Fig. 4. Spike protein sequence variability and structure.

a | The domain organization of the severe acute respiratory syndrome coronavirus 2 (SARS-CoV-2) spike protein showing amino acid sequence variability. The spike protein is synthesized as a 1,273 amino acid polypeptide, and the frequency of amino acid variants, including both substitutions and deletions, at each of the positions is shown. These variants, relative to the Wuhan-Hu-1 reference sequence, were identified with use of CoV-GLUE, which filters out Global Initiative on Sharing All Influenza Data (GISAID) sequences identified as being of low quality or from non-human hosts (sequences retrieved from the GISAID database on 3 February 2021). Among 426,623 genomes after filtering, 5,106 different amino acid replacements or substitutions across 1,267 spike positions were identified, of which 320 at 259 positions were observed in at least 100 sequences. In addition to substitutions, several deletions have been observed, particularly within the amino-terminal domain (NTD). The most frequently detected NTD deletion is the two-residue deletion at positions 69 and 70 (Δ69–70), present in 45,898 sequences. The S1–S2 boundary is at amino acid position 685. b | Spike protein monomer displaying an upright receptor-binding domain (RBD). c | Spike protein structure in the closed conformation overlaid with surface representations shown with a trimer axis vertical view (left) and an orthogonal top-down view along this axis (right). Domains are coloured as in part a. The RCSB Protein Data Bank IDs for the SARS-CoV-2 spike protein structures are 6ZGG and 6ZGE. The magenta spheres represent glycans, and the magenta triangles represent potantial N-linked glycosylation sites. The scissors represent the S1–S2 boundary at amino acid position 685. CD, connecting domain; CT cytoplasmic tail; FP, fusion peptide; RBM, receptor-binding motif; TM, transmembrane domain.
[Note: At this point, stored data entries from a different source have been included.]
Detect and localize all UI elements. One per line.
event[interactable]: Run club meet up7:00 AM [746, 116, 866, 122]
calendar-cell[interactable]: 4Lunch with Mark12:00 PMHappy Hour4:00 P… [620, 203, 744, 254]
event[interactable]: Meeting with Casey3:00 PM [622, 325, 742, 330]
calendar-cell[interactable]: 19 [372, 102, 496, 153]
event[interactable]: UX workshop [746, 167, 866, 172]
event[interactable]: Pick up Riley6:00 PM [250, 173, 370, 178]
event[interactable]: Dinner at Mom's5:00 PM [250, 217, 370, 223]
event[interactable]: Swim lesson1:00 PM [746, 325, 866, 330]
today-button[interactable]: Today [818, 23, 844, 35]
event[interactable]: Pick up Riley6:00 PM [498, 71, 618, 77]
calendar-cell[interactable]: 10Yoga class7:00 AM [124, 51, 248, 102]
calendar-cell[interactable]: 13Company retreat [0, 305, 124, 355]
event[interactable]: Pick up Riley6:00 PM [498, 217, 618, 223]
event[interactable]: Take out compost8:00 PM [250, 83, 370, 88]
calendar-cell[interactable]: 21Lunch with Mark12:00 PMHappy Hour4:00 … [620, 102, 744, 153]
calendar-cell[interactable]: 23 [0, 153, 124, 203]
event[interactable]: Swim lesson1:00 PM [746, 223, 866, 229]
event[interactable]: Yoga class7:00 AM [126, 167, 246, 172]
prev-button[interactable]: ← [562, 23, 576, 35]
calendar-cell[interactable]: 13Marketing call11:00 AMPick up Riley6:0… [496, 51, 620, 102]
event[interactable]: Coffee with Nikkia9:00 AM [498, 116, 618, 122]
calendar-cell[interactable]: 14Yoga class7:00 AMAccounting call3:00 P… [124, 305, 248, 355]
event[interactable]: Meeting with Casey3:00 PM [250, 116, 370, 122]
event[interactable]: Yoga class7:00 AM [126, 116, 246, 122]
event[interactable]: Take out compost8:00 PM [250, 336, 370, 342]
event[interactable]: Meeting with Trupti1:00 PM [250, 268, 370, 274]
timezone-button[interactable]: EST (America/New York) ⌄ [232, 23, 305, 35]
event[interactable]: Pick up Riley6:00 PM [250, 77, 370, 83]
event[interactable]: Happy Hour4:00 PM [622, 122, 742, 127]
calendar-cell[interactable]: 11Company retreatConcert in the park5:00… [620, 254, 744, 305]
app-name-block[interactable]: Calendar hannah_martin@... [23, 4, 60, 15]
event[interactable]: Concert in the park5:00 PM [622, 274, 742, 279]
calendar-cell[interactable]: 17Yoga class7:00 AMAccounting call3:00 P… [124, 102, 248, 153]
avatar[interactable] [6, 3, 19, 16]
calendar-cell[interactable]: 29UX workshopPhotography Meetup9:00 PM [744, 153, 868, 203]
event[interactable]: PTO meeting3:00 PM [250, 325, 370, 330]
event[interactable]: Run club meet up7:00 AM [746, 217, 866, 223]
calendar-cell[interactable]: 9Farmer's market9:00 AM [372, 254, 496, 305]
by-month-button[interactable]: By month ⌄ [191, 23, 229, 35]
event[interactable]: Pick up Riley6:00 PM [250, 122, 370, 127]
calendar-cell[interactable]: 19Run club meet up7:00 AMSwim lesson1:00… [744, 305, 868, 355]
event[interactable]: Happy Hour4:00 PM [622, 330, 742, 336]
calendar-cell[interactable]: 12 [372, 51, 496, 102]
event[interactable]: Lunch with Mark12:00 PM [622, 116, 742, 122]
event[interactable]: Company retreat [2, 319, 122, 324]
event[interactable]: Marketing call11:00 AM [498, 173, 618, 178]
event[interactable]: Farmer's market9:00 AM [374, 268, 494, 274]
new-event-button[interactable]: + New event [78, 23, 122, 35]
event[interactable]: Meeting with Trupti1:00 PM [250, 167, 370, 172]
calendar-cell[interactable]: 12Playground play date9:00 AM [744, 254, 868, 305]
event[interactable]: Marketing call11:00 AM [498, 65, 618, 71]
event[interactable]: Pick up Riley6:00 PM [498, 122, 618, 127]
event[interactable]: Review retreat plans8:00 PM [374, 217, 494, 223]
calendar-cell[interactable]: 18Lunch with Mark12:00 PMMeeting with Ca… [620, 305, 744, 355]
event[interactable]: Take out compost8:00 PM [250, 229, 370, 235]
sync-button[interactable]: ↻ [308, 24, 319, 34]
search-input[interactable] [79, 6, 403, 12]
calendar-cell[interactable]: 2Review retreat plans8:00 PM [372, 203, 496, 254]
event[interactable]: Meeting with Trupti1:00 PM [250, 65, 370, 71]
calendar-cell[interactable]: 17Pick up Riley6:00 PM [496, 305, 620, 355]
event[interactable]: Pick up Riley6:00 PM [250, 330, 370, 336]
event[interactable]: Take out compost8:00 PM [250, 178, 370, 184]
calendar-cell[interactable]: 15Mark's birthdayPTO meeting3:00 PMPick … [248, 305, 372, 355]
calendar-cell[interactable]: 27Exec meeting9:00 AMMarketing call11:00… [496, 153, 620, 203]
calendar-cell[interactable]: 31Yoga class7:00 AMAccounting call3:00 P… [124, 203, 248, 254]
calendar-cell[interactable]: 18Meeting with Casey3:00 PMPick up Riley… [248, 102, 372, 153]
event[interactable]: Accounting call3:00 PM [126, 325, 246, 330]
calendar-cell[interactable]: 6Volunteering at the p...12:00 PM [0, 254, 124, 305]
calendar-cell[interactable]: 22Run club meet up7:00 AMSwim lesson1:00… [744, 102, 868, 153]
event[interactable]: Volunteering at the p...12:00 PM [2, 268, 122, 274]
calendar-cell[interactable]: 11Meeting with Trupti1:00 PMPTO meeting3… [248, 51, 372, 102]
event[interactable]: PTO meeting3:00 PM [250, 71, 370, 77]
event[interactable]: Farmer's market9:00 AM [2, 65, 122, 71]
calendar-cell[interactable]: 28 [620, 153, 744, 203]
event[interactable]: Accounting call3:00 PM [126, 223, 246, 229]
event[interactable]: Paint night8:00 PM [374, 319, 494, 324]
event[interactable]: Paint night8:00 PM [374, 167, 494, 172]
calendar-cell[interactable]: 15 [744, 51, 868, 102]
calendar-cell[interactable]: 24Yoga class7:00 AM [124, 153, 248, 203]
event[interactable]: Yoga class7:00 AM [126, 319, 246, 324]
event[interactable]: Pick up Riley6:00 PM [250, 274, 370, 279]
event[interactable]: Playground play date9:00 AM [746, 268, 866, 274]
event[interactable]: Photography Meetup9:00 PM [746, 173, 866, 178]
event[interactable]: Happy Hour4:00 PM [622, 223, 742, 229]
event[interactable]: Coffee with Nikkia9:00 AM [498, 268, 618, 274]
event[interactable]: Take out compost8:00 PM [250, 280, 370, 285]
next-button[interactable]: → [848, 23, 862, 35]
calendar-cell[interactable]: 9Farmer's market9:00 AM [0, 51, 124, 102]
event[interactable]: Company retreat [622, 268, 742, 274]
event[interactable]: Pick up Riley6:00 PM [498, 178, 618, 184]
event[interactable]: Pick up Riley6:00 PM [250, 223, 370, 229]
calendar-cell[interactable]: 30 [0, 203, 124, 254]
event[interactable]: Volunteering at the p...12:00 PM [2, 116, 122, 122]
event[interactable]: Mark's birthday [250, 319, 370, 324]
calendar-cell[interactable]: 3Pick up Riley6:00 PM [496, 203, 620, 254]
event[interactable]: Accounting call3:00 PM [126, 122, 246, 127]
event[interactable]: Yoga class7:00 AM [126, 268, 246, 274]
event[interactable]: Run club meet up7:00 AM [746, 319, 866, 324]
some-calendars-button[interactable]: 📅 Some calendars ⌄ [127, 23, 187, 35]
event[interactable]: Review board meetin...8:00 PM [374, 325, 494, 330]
Fig. 5. Amino acid mutations that characterize variants of concern.

a | Spike heterotrimer in the open conformation overlaid with the surface representation (RCSB Protein Data Bank ID 6ZGG). The locations of amino acid substitutions and deletions that define variants of concern are highlighted as red spheres. For B.1.1.7, scissors mark the approximate position of substitution P681H within the furin cleavage site, which is absent from the structural model. b | Aligned heat maps showing properties of amino acid residues or of the specific amino acid substitution, as appropriate. Epitope residues are coloured to indicate the amino-terminal domain (NTD) or the receptor-binding domain (RBD) class. Structure-based antibody access scores for the spike protein in the closed and open conformations are shown. For RBD residues, the results of deep mutational scanning (DMS) studies show the escape fraction (that is, a quantitative measure of the extent to which a mutation reduced polyclonal antibody binding) for each mutant averaged across plasma (‘plasma average’) and for the most sensitive plasma (‘plasma max’). Each mutation is classified as having evidence for mutations affecting neutralization by either monoclonal antibodies (mAbs) or antibodies in convalescent plasma or vaccinated individuals, and emerging in selection experiments using mAbs^,, or post-infection serum^,,. The distance to the ACE2-contacting residues that form the receptor-binding site RBS is shown (for residue 681, this is estimated with use of the nearest residues present in published structures). DMS data on ACE2-binding affinity are shown by aggregation of scores and averaging across each mutant at a residue and alternatively the maximally binding mutant. Scores represent the binding constant (Δlog₁₀ K_D) relative to the wild-type reference amino acid. Mutations that are present in a variant but that are also widespread in the virus population in which a variant emerged, or exhibit high diversity within a lineage, are marked with a dagger.